I watched Sex and the City 2 today. And I kind of wish I could get those nearly 3 hours of my life back. Don't get me wrong, I was obsessed with the series like most 30-something ladies were, but the movies have not done the HBO show justice by any means. I did find that there was one redeeming scene in the movie: when Charlotte and Miranda are sitting at the bar talking about how hard it is to be a mother. But the part that resonated with me is when they say "How do women do it without help? Here's to those women!" Miranda, being a full-time working mother, understandably needs help with her child, and household. But, Charlotte is a full-time mother and still has a full-time nanny...one of my biggest pet peeves.
Now I might be offending some people with this post, but realize this is totally my personal opinion, from my point of view...yada yada. I hope not to offend you, but if I do I am sorry. But here goes...

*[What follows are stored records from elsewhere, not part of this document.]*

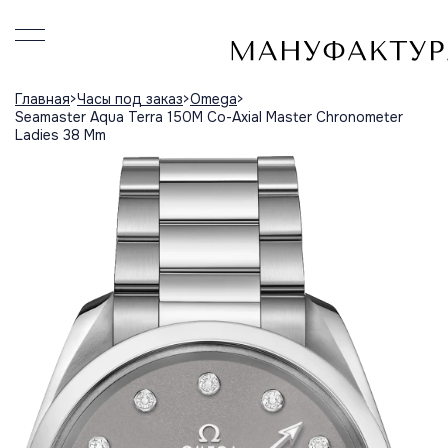
Главная
Часы под заказ
Omega
Seamaster Aqua Terra 150M Co-Axial Master Chronometer
Ladies 38 Mm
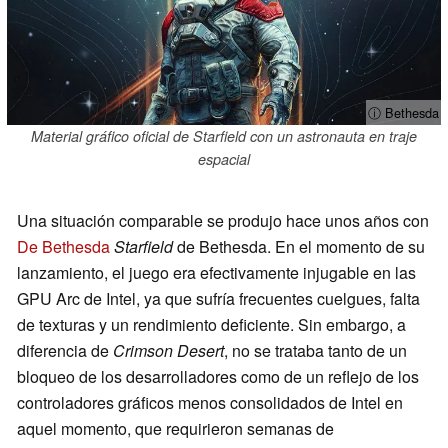
ⓘ Bethesda
Material gráfico oficial de Starfield con un astronauta en traje
espacial
Una situación comparable se produjo hace unos años con
De Bethesda
Starfield
de Bethesda. En el momento de su
lanzamiento, el juego era efectivamente injugable en las
GPU Arc de Intel, ya que sufría frecuentes cuelgues, falta
de texturas y un rendimiento deficiente. Sin embargo, a
diferencia de
Crimson Desert
, no se trataba tanto de un
bloqueo de los desarrolladores como de un reflejo de los
controladores gráficos menos consolidados de Intel en
aquel momento, que requirieron semanas de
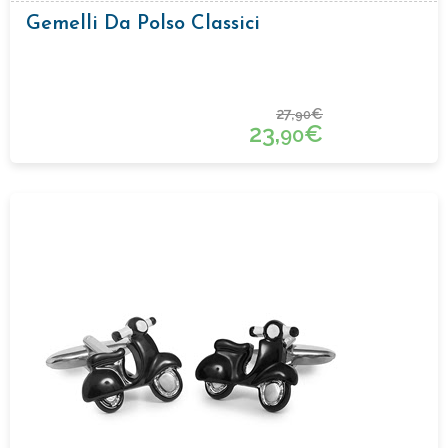
Gemelli Da Polso Classici
27,
€
90
23,
€
90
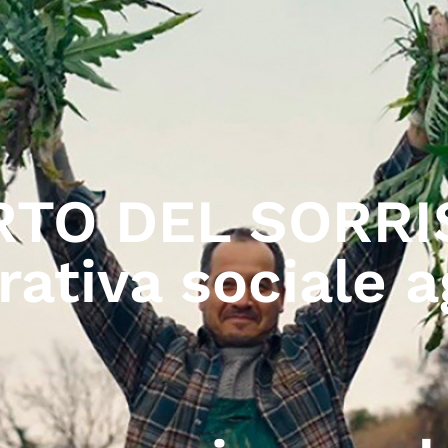
RTO DEL SORRI
ativa sociale a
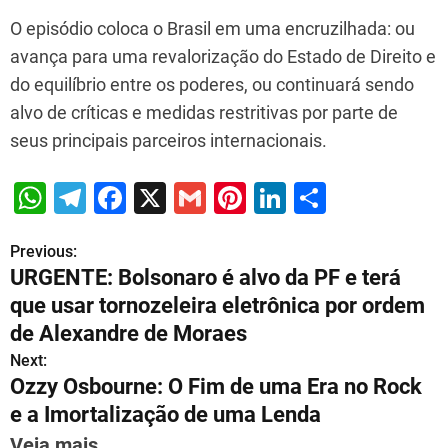
O episódio coloca o Brasil em uma encruzilhada: ou
avança para uma revalorização do Estado de Direito e
do equilíbrio entre os poderes, ou continuará sendo
alvo de críticas e medidas restritivas por parte de
seus principais parceiros internacionais.
W
T
F
X
G
Pi
Li
S
h
el
a
m
nt
n
h
Previous:
P
at
e
c
ai
er
k
ar
URGENTE: Bolsonaro é alvo da PF e terá
s
gr
e
l
e
e
e
o
que usar tornozeleira eletrônica por ordem
A
a
b
st
dI
s
de Alexandre de Moraes
p
m
o
n
Next:
t
p
o
Ozzy Osbourne: O Fim de uma Era no Rock
n
e a Imortalização de uma Lenda
k
a
Veja mais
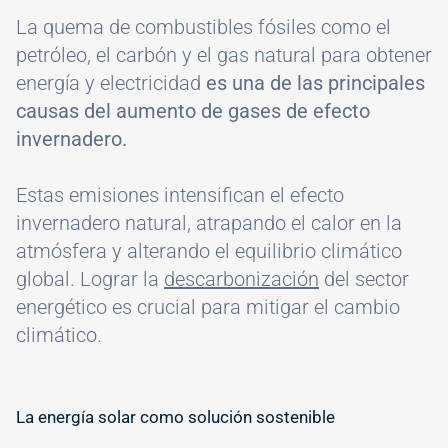
La quema de combustibles fósiles como el
petróleo, el carbón y el gas natural para obtener
energía y electricidad
es una de las principales
causas del aumento de gases de efecto
invernadero.
Estas emisiones intensifican el efecto
invernadero natural, atrapando el calor en la
atmósfera y alterando el equilibrio climático
global. Lograr la
descarbonización
del sector
energético es crucial para mitigar el cambio
climático.
#
La energía solar como solución sostenible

I don't understand full-time stay at home moms having full-time help. Your job is being a mother, to take care of your kids. I, being a full-time stay at home mother myself, understand the need for personal time, so I totally understand babysitters or part-time help so that you can run errands and get some personal things done, but full-time help? What are mothers doing that they need full-time help, if they don't have a full-time job?
I don't know why it bothers me so much, but it is one of my pet peeves when I see mother's on television having nannies practically raise their children, while they are off gallivanting around the city. Maybe it is because I am reading The Help right now I am getting so fired up about this topic - yes, I know, different time, different place, but I don't understand the whole thing.
I am a stay at home mom. My day revolves around my daughter, and when I have another child, it will revolve around them too. I am able to get errands done - I take Baby M with me wherever I go. Yes, I have to plan ahead to get my haircut, or pedicure, or waxing - I can't just run out and do it whenever I want to, but that is part of being a mother...sacrifice. My life and my husband' s life are very different than before we had children, but we knew what we were getting into the moment we decided we wanted to have kids. Their life would become our life.
Now don't get me wrong. Sometimes I wish I had someone at home with me during the day that I could tag and have them step in the mother role for me. Like today when I was going from hospital to hospital for doctor's appointments, and then came home to get puked on by my daughter like the girl from the exorcist, and when I went to the bathroom to start the bath, she peed all over me. I looked in the mirror at my disheveled self for a minute and teared up because I was so stressed out, and wished my mom lived down the street (or in the same part of the country for that matter) so that she could come over and help me, but she doesn't, so I bucked up and put on my happy face and got on with the day. It is hard to do, but it is a mother's duty...to sing and play when you feel like crying and boozing.
Well, I did have one cocktail tonight after she went to sleep...maybe that is why I am fired up.
That is enough from me...goodnight Mamas.